Skyworthの隣に位置していたHisenseも、こうした現地ブランドを活用する戦略こそないものの、以前に比べると展示の中国色が薄くなり、内容的には技術展示を中心とした日本や韓国メーカーのそれに近くなっている。またHisenseブースの隣には「Sharp」ブースが位置していたのも気になる点だ。シャープはすでに欧州市場から撤退して、ポーランドにあった組み立て工場と同地域での「Sharp」ブランド使用権をスロバキアのUniversal Media Corporation(UMC)に譲渡している。現在も製品開発での技術協力は行っているとのことで、展示製品にも「AQUOS」のロゴが見られる。このほか、シャープは南北アメリカからの事業撤退にあたって同地域でのブランド使用権やメキシコでの組み立て工場をHisenseに譲渡することを今年7月に発表している。欧州事業ということでHisenseとシャープが直接リンクしていることはないとみられるが、両社が隣り合ったブースで展示を行っているというのも興味深い。
中国の家電メーカー大手ではこのほかHaierがIFAに出展していたが、場所も白物家電のコーナーの一角に位置しており、展示内容も実際に白物家電が中心でテレビの扱いは少なめだった。だが4KのOLED TVや98型8Kテレビ、狭額デザインの薄型テレビなど、他のブースでも見られた製品や技術展示は一通り行われていた。
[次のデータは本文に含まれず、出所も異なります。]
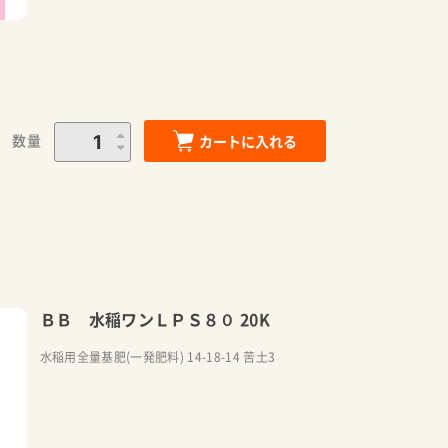
数量
カートに入れる
ＢＢ 水稲ワンＬＰＳ８０ 20K
水稲用全量基肥(一発肥料) 14-18-14 苦土3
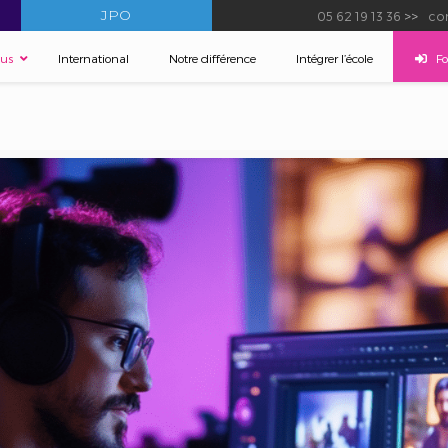
JPO
05 62 19 13 36
>>
con
sus
International
Notre différence
–
Intégrer l’école
–
F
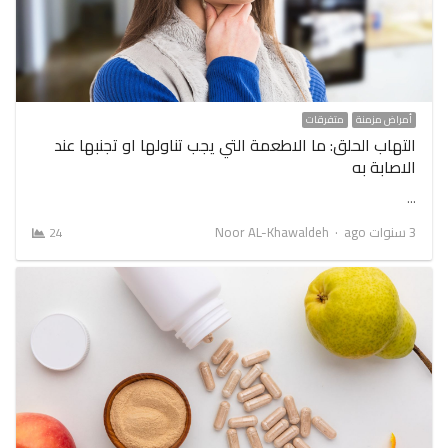
أمراض مزمنة
متفرقات
التهاب الحلق: ما الاطعمة التي يجب تناولها او تجنبها عند
الاصابة به
…
Author
3 سنوات ago
Noor AL-Khawaldeh
24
このほか、トルコの家電メーカーで欧州やアジア市場では比較的シェアの大きいVestelもOLEDをはじめとする関連製品や技術展示を行っていた。VestelはTVから白物家電まで一通り扱っているメーカーだが、今回は特にBtoB関連の技術展示スペースが増えており、サイネージ向けパネルの紹介が行われていた。このあたりはSamsungと同様の傾向で、家電の次はBtoB事業を本格強化していこうという現れなのかもしれない。中国メーカーが欧州で現地ブランドを活用して家電市場でのシェアを売上を伸ばしていこうとしているなか、欧州ですでに一定のシェアを持つ既存メーカーらはBtoBなどの新規事業開拓に力を入れているなど、非常に対照的な動きといえるかもしれない。